# Looking for Vegan Riding Shoes



## RichBeBe (Aug 21, 2005)

I am just getting back into riding after an eight year hiatus. I am riding my old bike until I decide I am back into it and then I might buy a new ride. But I want to install clipless pedals on my bike. I have a set of old Onza’s with the rubber releases bushings, but I’ll probably buy something newer and safer. But I have no shoes anymore and that is my dilemma. 
I am a vegan and do not eat, wear or use any animal products. The only shoes I could find that had no leather in them were some big bucks Sidi’s. I am not up to paying that right now for shoes, does anyone have any recommendations for riding shoes that are not made of from animal ingredients (e.g. leather, suede, nubuck, etc.)?
Thanks a million!


----------



## datako (Aug 27, 2004)

I am not aware of any carnivorous cycle shoes


----------



## grawbass (Aug 23, 2004)

Most of the newer shoes I've seen do not have any leather and I think Nubuck is synthetic.


----------



## GrantB (Jan 10, 2004)

Specialized Comp shoes are all synthetic.


----------



## Hokie (Mar 9, 2004)

GrantB said:


> Specialized Comp shoes are all synthetic.


Including the glue?


----------



## grawbass (Aug 23, 2004)

Hokie said:


> Including the glue?


The glue is made from horses.


----------



## dumpy (Apr 17, 2005)

wow I'm suprised all the veggie haters haven't started attacking you yet, its kind of funny they think all vegetarians push their beliefs on everyone else so they tend to attack first. well anyway this non preachy vegetarian uses a pair of diadora jalepenos. they are pretty old so i don 't know if they still make them or if the materials are still the same. cycling shoes tend to be very veggie friendly, look around, you should find many options. hey synthetic leather just tends to work better than the real stuff.


----------



## Drewdane (Dec 19, 2003)

dumpy said:


> wow I'm suprised all the veggie haters haven't started attacking you yet, its kind of funny they think all vegetarians push their beliefs on everyone else so they tend to attack first. well anyway this non preachy vegetarian uses a pair of diadora jalepenos. they are pretty old so i don 't know if they still make them or if the materials are still the same. cycling shoes tend to be very veggie friendly, look around, you should find many options. hey synthetic leather just tends to work better than the real stuff.

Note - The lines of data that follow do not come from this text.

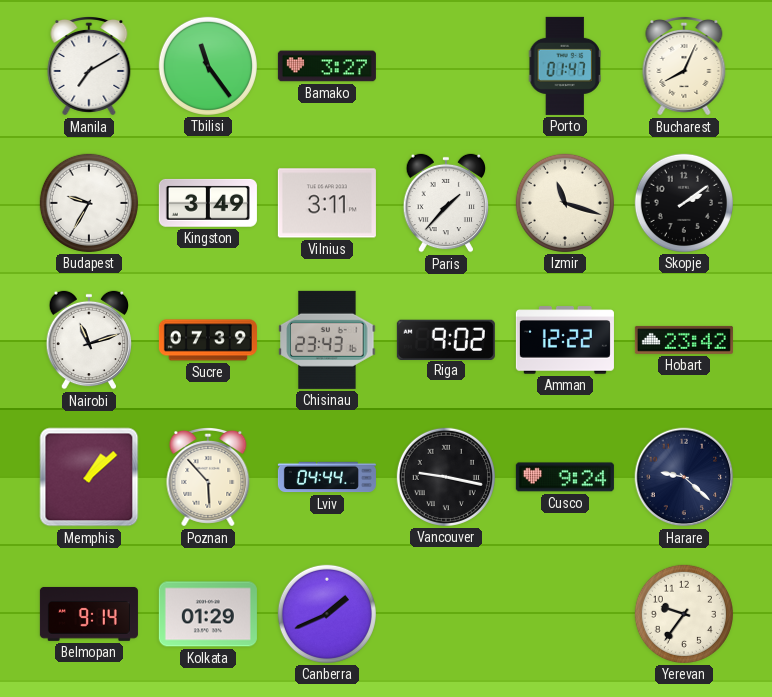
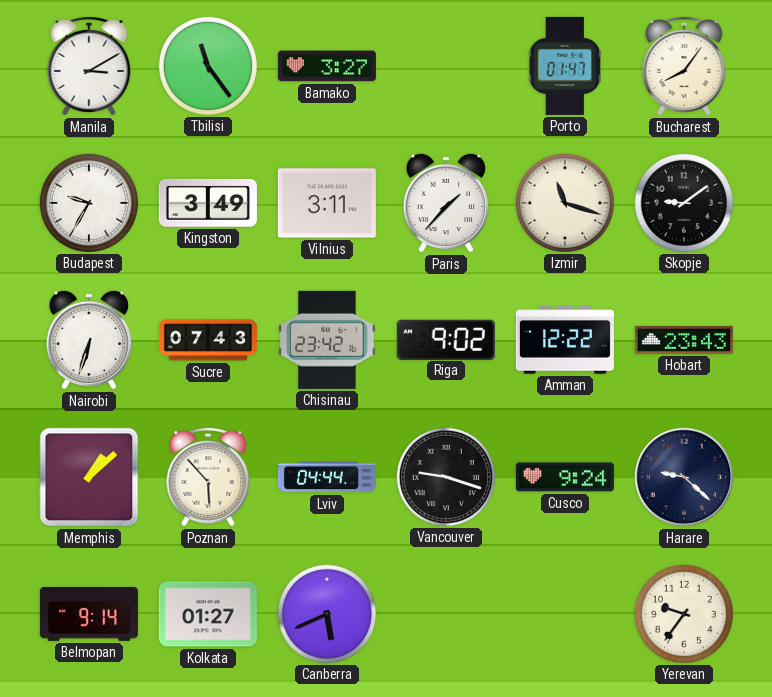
Manila: 7:10 -> 3:10
Bucharest: 8:04 -> 8:06
Skopje: 2:09 -> 9:09
Nairobi: 11:12 -> 6:33
Sucre: 07:39 -> 07:43
Chisinau: 23:43 -> 23:42
Hobart: 23:42 -> 23:43
Vancouver: 9:17 -> 9:18
Kolkata: 01:29 -> 01:27
Canberra: 1:41 -> 5:41
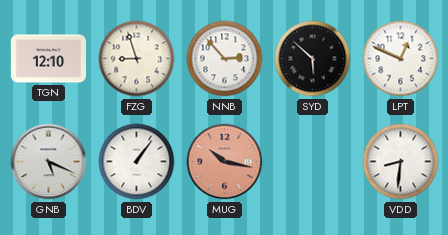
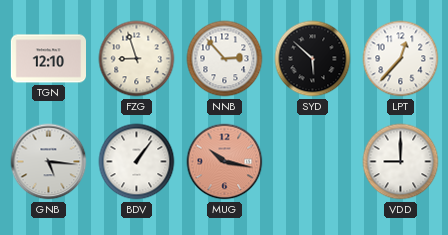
LPT: 12:49 -> 12:37
GNB: 5:19 -> 5:16
VDD: 8:31 -> 9:00
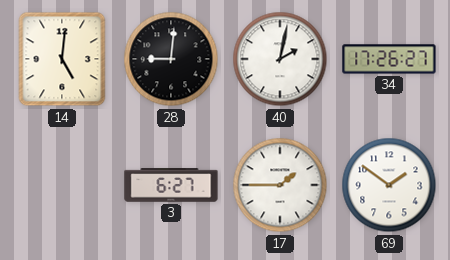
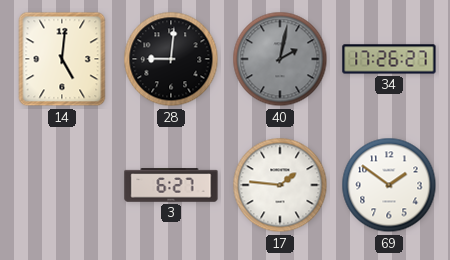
40 dial: white -> grey
17: 1:45 -> 1:46
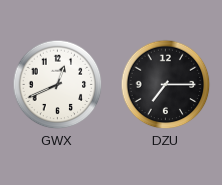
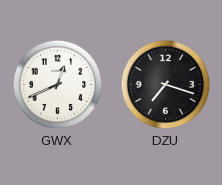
DZU: 7:15 -> 7:18
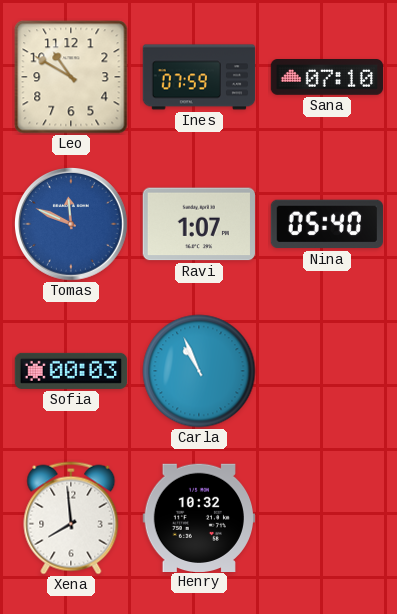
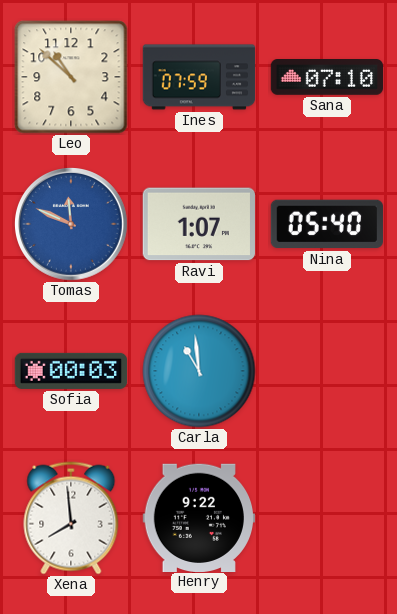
Leo: 10:50 -> 10:52
Carla: 10:56 -> 10:59
Henry: 10:32 -> 9:22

OP asked for advice based on his stated needs. No reason to attack that (tempting to poke fun, though  ).

Thanks for not being preachy, but in my experience the attack mentality works the opposite way from what you wrote - vegetarians/vegans who cram their diet in my face when I never said a word about it one way or the other (really - stop yapping at me about my belt/shoes/jacket/steak dinner, OK?!?), friends who accept a dinner invitation then henpeck me about the food *I* may _or may not_ choose to serve in *MY* home (like I'd really grill up a rack of ribs for a vegetarian guest  ), friends I can't go out with anymore because their self-imposed "restrictions" make it impossible to find a restaurant. That kind of stuff. It's almost (almost) as bad as being around Bible thumpers.

Anyway, so as not to hijack the thread, there are lots of perfectly decent all-synthetic shoes out there (including the glue, I bet!), and Diadora makes some nice ones. I wore my Gekos for three seasons before "upgrading", and they're still in fine shape.


----------



## Mtc (Jun 9, 2004)

I think most of the Specialized shoes are OK. 
Any time something is wrong with a veggie at my shop I love to tell them bacon will cure it.


----------



## djcrb9 (Jan 13, 2004)

I ride Diadoras, and i'm pretty sure they're veggie-friendly.
I don't go into enough research to see about the glue, but they aren't real leather. Very comfortable, too!


----------



## Hokie (Mar 9, 2004)

Mtc said:


> I think most of the Specialized shoes are OK.
> Any time something is wrong with a veggie at my shop I love to tell them bacon will cure it.


 

I am going to use that one on my veggie friends!


----------



## DeeEight (Jan 13, 2004)

Being vegan means paying more for specialty needs, and well...suck it up bucko and buy the Sidi's.


----------



## hooperjetcar (Aug 3, 2005)

Someone correct me if I am wrong, but aren't most synthetics petroleum based products? And doesn't the collection, refining, and transportation of petroleum cause far more "animal suffering" than just using the hide from the cow that I chose to have for dinner?


----------



## GrantB (Jan 10, 2004)

Hokie said:


> Including the glue?


Damn, I didn't think about the glue. I have no idea, then.


----------



## Ken in KC (Jan 12, 2004)

*Who cares?*



hooperjetcar said:


> Someone correct me if I am wrong, but aren't most synthetics petroleum based products? And doesn't the collection, refining, and transportation of petroleum cause far more "animal suffering" than just using the hide from the cow that I chose to have for dinner?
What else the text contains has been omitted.